Critical - anyone can modify any object Add ownership check

Integer overflow No check before addition Critical - balance wraps to 0 Check assert!(a <= MAX - b, E_OVERFLOW)

Integer underflow No check before subtraction Critical - balance wraps to MAX Check assert!(a >= b, E_UNDERFLOW)

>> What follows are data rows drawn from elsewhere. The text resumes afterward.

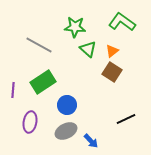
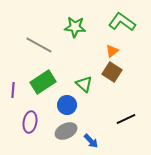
green triangle: moved 4 px left, 35 px down
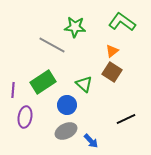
gray line: moved 13 px right
purple ellipse: moved 5 px left, 5 px up
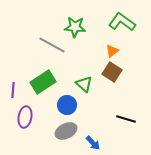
black line: rotated 42 degrees clockwise
blue arrow: moved 2 px right, 2 px down
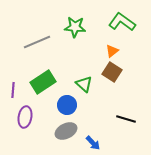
gray line: moved 15 px left, 3 px up; rotated 52 degrees counterclockwise
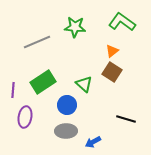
gray ellipse: rotated 25 degrees clockwise
blue arrow: moved 1 px up; rotated 105 degrees clockwise
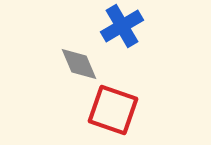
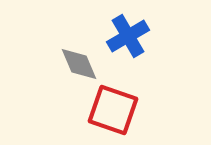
blue cross: moved 6 px right, 10 px down
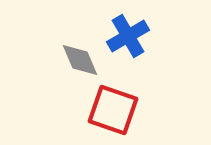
gray diamond: moved 1 px right, 4 px up
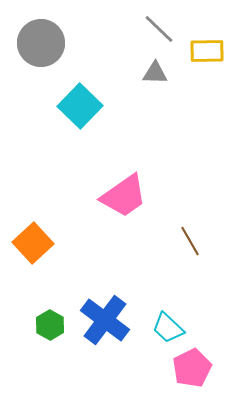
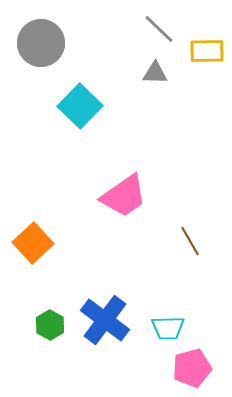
cyan trapezoid: rotated 44 degrees counterclockwise
pink pentagon: rotated 12 degrees clockwise
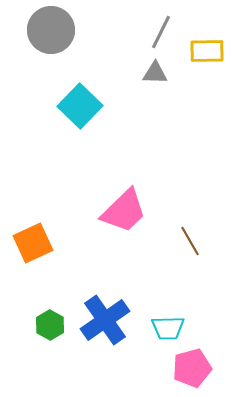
gray line: moved 2 px right, 3 px down; rotated 72 degrees clockwise
gray circle: moved 10 px right, 13 px up
pink trapezoid: moved 15 px down; rotated 9 degrees counterclockwise
orange square: rotated 18 degrees clockwise
blue cross: rotated 18 degrees clockwise
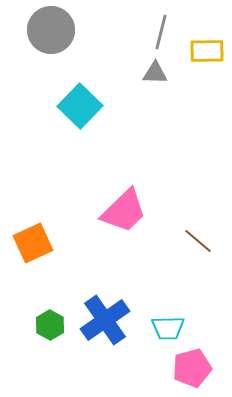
gray line: rotated 12 degrees counterclockwise
brown line: moved 8 px right; rotated 20 degrees counterclockwise
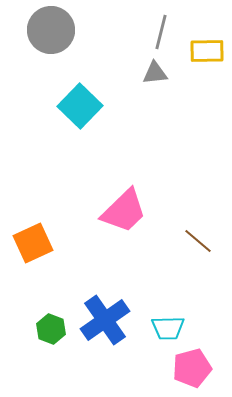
gray triangle: rotated 8 degrees counterclockwise
green hexagon: moved 1 px right, 4 px down; rotated 8 degrees counterclockwise
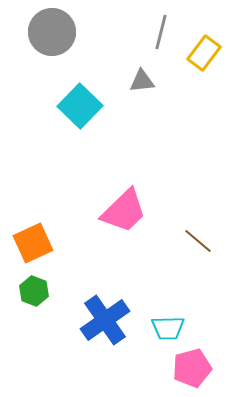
gray circle: moved 1 px right, 2 px down
yellow rectangle: moved 3 px left, 2 px down; rotated 52 degrees counterclockwise
gray triangle: moved 13 px left, 8 px down
green hexagon: moved 17 px left, 38 px up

Returning ConstructorRef Function returns ConstructorRef Critical - caller can destroy object Return Object<T> instead

Exposing &mut Public function returns &mut T

High - mem::swap attacks Expose specific operations only

No input validation Accept any value Medium - zero amounts, overflow Validate all inputs

Low test coverage Coverage < 100% Medium - bugs in production Write more tests

Automated Checks

Run these commands as part of audit:

Compile (check for errors)

aptos move compile

Run tests

aptos move test

Check coverage

aptos move test --coverage aptos move coverage summary

Expected: 100.0% coverage

Manual Checks

Review code for:

Access Control:

• Search for entry fun → verify each has signer checks

• Search for borrow_global_mut → verify authorization before use

Input Validation:

• Search for function parameters → verify validation

• Look for amount , length , address params → verify checks

Object Safety:

• Search for ConstructorRef → verify never returned

• Search for create_object → verify refs generated properly

Arithmetic:

• Search for + → verify overflow checks

• Search for - → verify underflow checks

• Search for / → verify division by zero checks

ALWAYS Rules

• ✅ ALWAYS run full security checklist before deployment

• ✅ ALWAYS verify 100% test coverage

• ✅ ALWAYS check access control in entry functions

• ✅ ALWAYS validate all inputs

• ✅ ALWAYS protect against overflow/underflow

• ✅ ALWAYS generate audit report

• ✅ ALWAYS fix critical issues before deployment

NEVER Rules

• ❌ NEVER skip security audit before deployment

• ❌ NEVER ignore failing security checks

• ❌ NEVER deploy with < 100% test coverage

• ❌ NEVER approve code with critical vulnerabilities

• ❌ NEVER rush security review

• ❌ NEVER read ~/.aptos/config.yaml or .env files during audits (contain private keys)

• ❌ NEVER display or repeat private key values found during audit

References

Pattern Documentation:

• ../../../patterns/move/SECURITY.md

• Comprehensive security guide

• ../../../patterns/move/OBJECTS.md

• Object safety patterns

Official Documentation:

• https://aptos.dev/build/smart-contracts/move-security-guidelines

Related Skills:

• generate-tests

• Ensure tests exist

• write-contracts

• Apply security patterns

• deploy-contracts

• Final check before deployment

Remember: Security is non-negotiable. Every checklist item must pass. User funds depend on it.